NbSe2 nanosheets improved the buried interface for perovskite solar cells

Abstract

Organic-inorganic metal halide perovskite solar cells (PSCs) are favorable candidates for next-generation solar cells, due to their excellent photovoltaic performance and promising low-cost fabrication process. Particularly, tin oxide (SnO₂), with excellent charge mobility and extraction efficiency, is widely used as electron transport layers (ETLs), and the efficiency of the corresponding n-i-p-type perovskites has been certified as high as 26.21 ​% in single-junction devices. The SnO₂ layer serves as the substrate for the growth of perovskite films, determining the crystalline quality and the buried interface of perovskite films.

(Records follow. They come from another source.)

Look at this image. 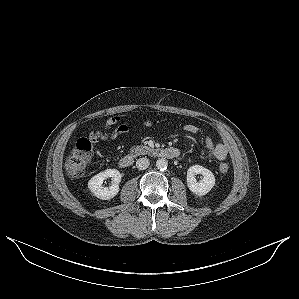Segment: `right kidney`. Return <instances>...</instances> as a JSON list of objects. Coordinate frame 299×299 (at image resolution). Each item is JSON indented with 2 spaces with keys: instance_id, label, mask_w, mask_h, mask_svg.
<instances>
[{
  "instance_id": "obj_1",
  "label": "right kidney",
  "mask_w": 299,
  "mask_h": 299,
  "mask_svg": "<svg viewBox=\"0 0 299 299\" xmlns=\"http://www.w3.org/2000/svg\"><path fill=\"white\" fill-rule=\"evenodd\" d=\"M109 177L112 179L113 184L109 188L103 187V181ZM121 177L122 176L118 170L106 169L89 180L88 188L97 198L109 200L118 194Z\"/></svg>"
}]
</instances>
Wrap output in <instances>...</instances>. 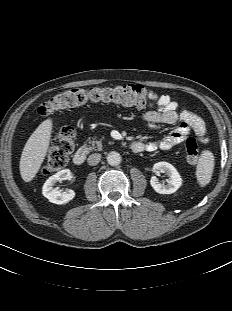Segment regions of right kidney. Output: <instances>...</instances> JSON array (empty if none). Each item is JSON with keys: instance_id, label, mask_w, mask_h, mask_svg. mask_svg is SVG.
I'll use <instances>...</instances> for the list:
<instances>
[{"instance_id": "obj_1", "label": "right kidney", "mask_w": 232, "mask_h": 311, "mask_svg": "<svg viewBox=\"0 0 232 311\" xmlns=\"http://www.w3.org/2000/svg\"><path fill=\"white\" fill-rule=\"evenodd\" d=\"M71 172L69 169H64L57 172L55 175L49 177L43 185L42 193L43 195L52 203L55 204H65L75 197V192L71 189H66L65 191L53 188L57 182L63 180L71 179Z\"/></svg>"}]
</instances>
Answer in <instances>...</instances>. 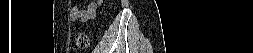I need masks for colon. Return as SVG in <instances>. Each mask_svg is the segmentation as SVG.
<instances>
[{
    "label": "colon",
    "instance_id": "colon-1",
    "mask_svg": "<svg viewBox=\"0 0 253 53\" xmlns=\"http://www.w3.org/2000/svg\"><path fill=\"white\" fill-rule=\"evenodd\" d=\"M90 38L87 33H79L76 36V47L78 49H85L89 46Z\"/></svg>",
    "mask_w": 253,
    "mask_h": 53
}]
</instances>
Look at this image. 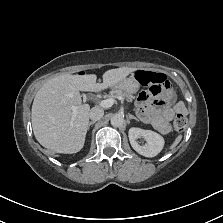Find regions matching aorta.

However, due to the different thermal expansion coefficient of SnO₂ and perovskite, the subsequent perovskite annealing process leads to the residual stress at the buried interfaces and lattice distortion in the perovskite films, which seriously affects their optoelectronic performance and stability. To release this interfacial stress, researchers have made some progress by applying different polymers and small molecules to the SnO₂/perovskite interface as a buffer layer. Among these, two-dimensional (2D) nanosheets with high carrier mobility, a wide bandgap range, and excellent optical absorption properties are promising, especially 2D NbSe₂ nanosheets showing the advantages of solution-processability, high intrinsic conductivity and clean smooth surface, namely without dangling bonded atoms. Herein, 2D NbSe₂ nanosheets have been introduced at the SnO₂/perovskite interface to release the undesired residual tensile strain in perovskite films and to form a more matched interfacial energy level alignment. As a result, we have obtained a high-quality perovskite film and further an improved photovoltaic performance. The PCE has been increased from 21.81 ​% to 24.05 ​%. The unencapsulated cell maintained 91 ​% of the initial efficiency after aging over 1000 ​h under atmospheric condition.